Auf dem Höhepunkt einer in Erfurt und Schlaflosigkeit hart gewordenen Leere und Planlosigkeit lernte ich im Sommer 2014 zum ersten Mal die positiven Effekte von Cannabis kennen und die Pflanze wurde schnell nicht nur als Bereicherung am Schreibtisch unersetzbar. Ich kenne seit meinem 18. Lebensjahr Kiffer, die sowohl positive als auch negative Erfahrung mit dem Kraut gemacht haben und keiner konnte mich überreden oder endgültig abschrecken, Gras zu rauchen. In meiner Studentenzeit und in den drei Jahren danach reichte mir Koffein als Stimulanz und Antidepressivum aus (http://asomnie.blogspot.de) und natürlich hatte ich auch Angst vor einer mir unbekannten, zudem illegalen Substanz, die in mein Gehirn, damit in mein Bewusstsein eingreift, also mich notwendigerweise verändert.
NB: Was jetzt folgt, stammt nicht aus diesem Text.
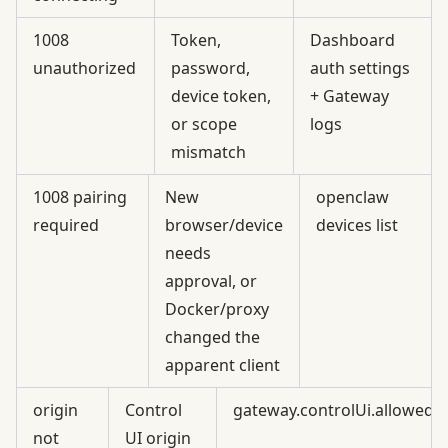
1008
Token,
Dashboard
unauthorized
password,
auth settings
device token,
+ Gateway
or scope
logs
mismatch
1008 pairing
New
openclaw
required
browser/device
devices list
needs
approval, or
Docker/proxy
changed the
apparent client
origin
Control
gateway.controlUi.allowedO
not
UI origin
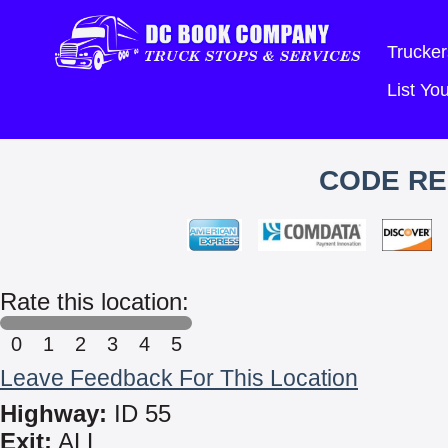
Trucker
List Y
CODE RE
Rate this location:
0
1
2
3
4
5
Leave Feedback For This Location
Highway:
ID 55
Exit:
ALL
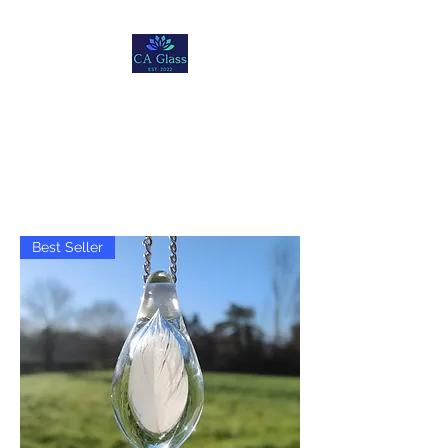
Christopher Andre
Glass
Best Seller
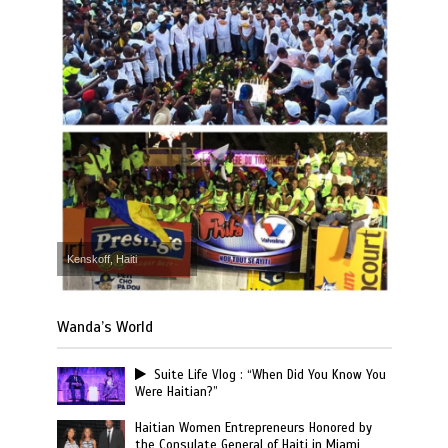
Kenskoff, Haiti
Wanda’s World
Suite Life Vlog : “When Did You Know You
Were Haitian?”
Haitian Women Entrepreneurs Honored by
the Consulate General of Haiti in Miami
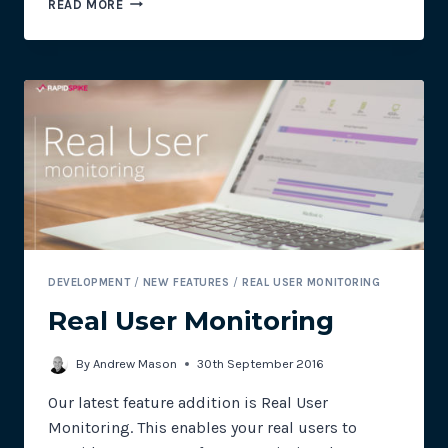
READ MORE
INTRODUCTION
TO
SYNTHETIC
AND
REAL
USER
MONITORING
DEVELOPMENT
/
NEW FEATURES
/
REAL USER MONITORING
Real User Monitoring
By
Andrew Mason
30th September 2016
Our latest feature addition is Real User
Monitoring. This enables your real users to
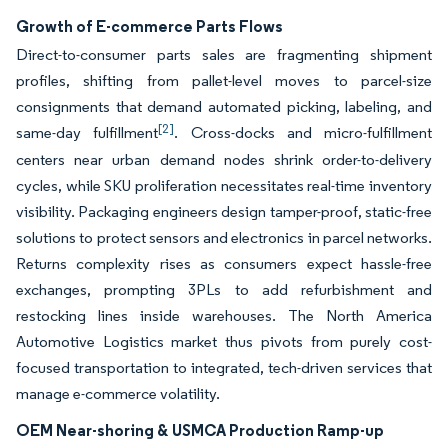
Growth of E-commerce Parts Flows
Direct-to-consumer parts sales are fragmenting shipment
profiles, shifting from pallet-level moves to parcel-size
consignments that demand automated picking, labeling, and
[2]
same-day fulfillment
. Cross-docks and micro-fulfillment
centers near urban demand nodes shrink order-to-delivery
cycles, while SKU proliferation necessitates real-time inventory
visibility. Packaging engineers design tamper-proof, static-free
solutions to protect sensors and electronics in parcel networks.
Returns complexity rises as consumers expect hassle-free
exchanges, prompting 3PLs to add refurbishment and
restocking lines inside warehouses. The North America
Automotive Logistics market thus pivots from purely cost-
focused transportation to integrated, tech-driven services that
manage e-commerce volatility.
OEM Near-shoring & USMCA Production Ramp-up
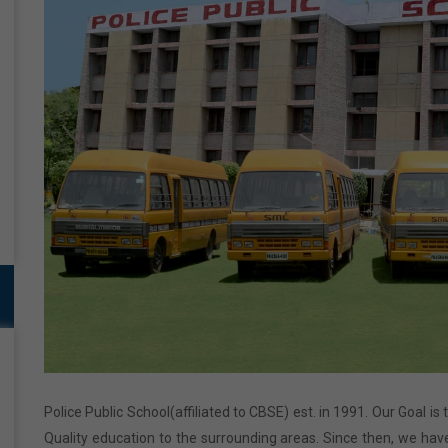
Police Public School(affiliated to CBSE) est. in 1991. Our Goal is
Quality education to the surrounding areas. Since then, we have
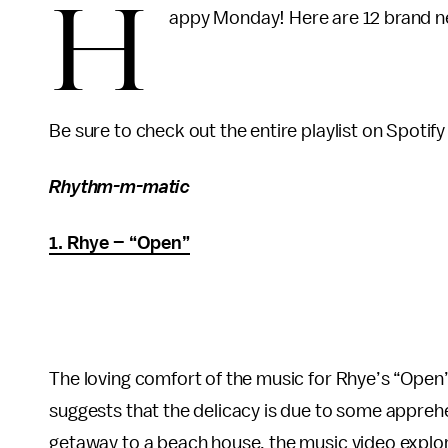
H
appy Monday! Here are 12 brand ne
Be sure to check out the entire playlist on Spotify 
Rhythm-m-matic
1. Rhye – “Open”
The loving comfort of the music for Rhye’s “Open” 
suggests that the delicacy is due to some apprehe
getaway to a beach house, the music video explores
Als mir eines Tages der trockene, grelle, ereignislose Sommer den Oberkörper besonders fest verschnürt hat und ich Zuflucht in der gemütlichen Mansarden-Wohnung von Miles fand, der sich gerade einen Joint anzündete und fragte, ob ich auch Lust hätte, vielleicht weil er spürte, dass mein Leben ein neues Gewürz bräuchte, und weil ich unbedingt auf Tabak verzichten wollte, er eine rote Glasbong aus dem Schrank holte, mir einen kleinen Krümel auf das Sieb machte und erklärte, wie man das Gerät benutzt, sprang ich über meinen aufdringlichen Schatten und landete im Sonnenaufgang einer ganz neuen, überwältigenden Erfahrung.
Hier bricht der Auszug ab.